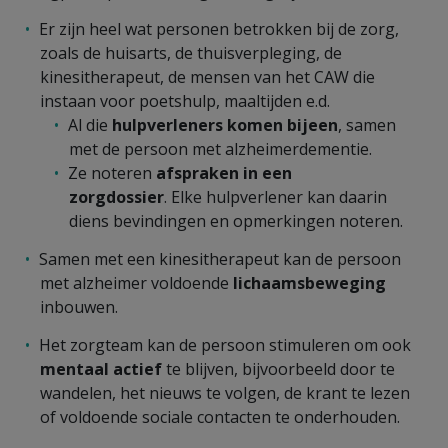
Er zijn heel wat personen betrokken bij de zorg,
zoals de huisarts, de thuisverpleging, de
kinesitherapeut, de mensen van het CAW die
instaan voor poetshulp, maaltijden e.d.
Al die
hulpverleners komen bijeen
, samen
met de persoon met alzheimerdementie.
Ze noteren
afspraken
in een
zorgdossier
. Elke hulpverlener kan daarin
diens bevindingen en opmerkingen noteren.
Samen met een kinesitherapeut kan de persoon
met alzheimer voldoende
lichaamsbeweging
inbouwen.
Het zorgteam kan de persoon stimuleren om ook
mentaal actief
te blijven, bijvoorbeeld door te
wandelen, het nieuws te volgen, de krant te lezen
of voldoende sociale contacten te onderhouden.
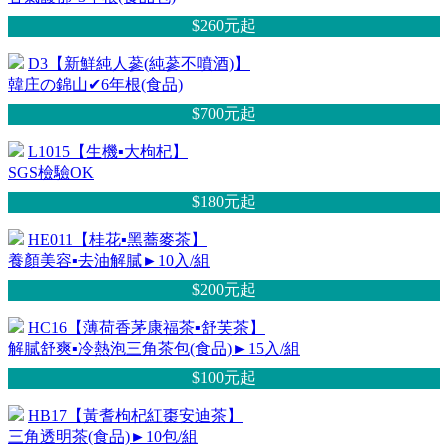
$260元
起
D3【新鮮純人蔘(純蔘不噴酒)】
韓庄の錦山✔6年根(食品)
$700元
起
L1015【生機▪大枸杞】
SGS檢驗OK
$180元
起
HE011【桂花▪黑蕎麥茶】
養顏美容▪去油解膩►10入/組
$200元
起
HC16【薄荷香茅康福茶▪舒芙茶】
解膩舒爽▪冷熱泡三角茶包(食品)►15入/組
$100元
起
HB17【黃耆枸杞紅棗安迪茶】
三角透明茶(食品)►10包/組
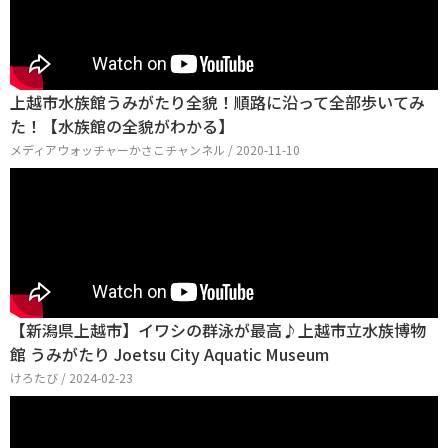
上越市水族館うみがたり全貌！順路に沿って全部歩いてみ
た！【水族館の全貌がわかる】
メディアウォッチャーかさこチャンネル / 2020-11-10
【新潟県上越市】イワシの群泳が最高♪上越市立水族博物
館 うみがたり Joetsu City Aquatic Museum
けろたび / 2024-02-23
========================
YOUR TASK —
Omitting all pictures, set the listing down exactly.

THE ANSWER —
Er zijn heel wat personen betrokken bij de zorg,
zoals de huisarts, de thuisverpleging, de
kinesitherapeut, de mensen van het CAW die
instaan voor poetshulp, maaltijden e.d.
Al die
hulpverleners komen bijeen
, samen
met de persoon met alzheimerdementie.
Ze noteren
afspraken
in een
zorgdossier
. Elke hulpverlener kan daarin
diens bevindingen en opmerkingen noteren.
Samen met een kinesitherapeut kan de persoon
met alzheimer voldoende
lichaamsbeweging
inbouwen.
Het zorgteam kan de persoon stimuleren om ook
mentaal actief
te blijven, bijvoorbeeld door te
wandelen, het nieuws te volgen, de krant te lezen
of voldoende sociale contacten te onderhouden.
$260元
起
D3【新鮮純人蔘(純蔘不噴酒)】
韓庄の錦山✔6年根(食品)
$700元
起
L1015【生機▪大枸杞】
SGS檢驗OK
$180元
起
HE011【桂花▪黑蕎麥茶】
養顏美容▪去油解膩►10入/組
$200元
起
HC16【薄荷香茅康福茶▪舒芙茶】
解膩舒爽▪冷熱泡三角茶包(食品)►15入/組
$100元
起
HB17【黃耆枸杞紅棗安迪茶】
三角透明茶(食品)►10包/組
上越市水族館うみがたり全貌！順路に沿って全部歩いてみ
た！【水族館の全貌がわかる】
メディアウォッチャーかさこチャンネル / 2020-11-10
【新潟県上越市】イワシの群泳が最高♪上越市立水族博物
館 うみがたり Joetsu City Aquatic Museum
けろたび / 2024-02-23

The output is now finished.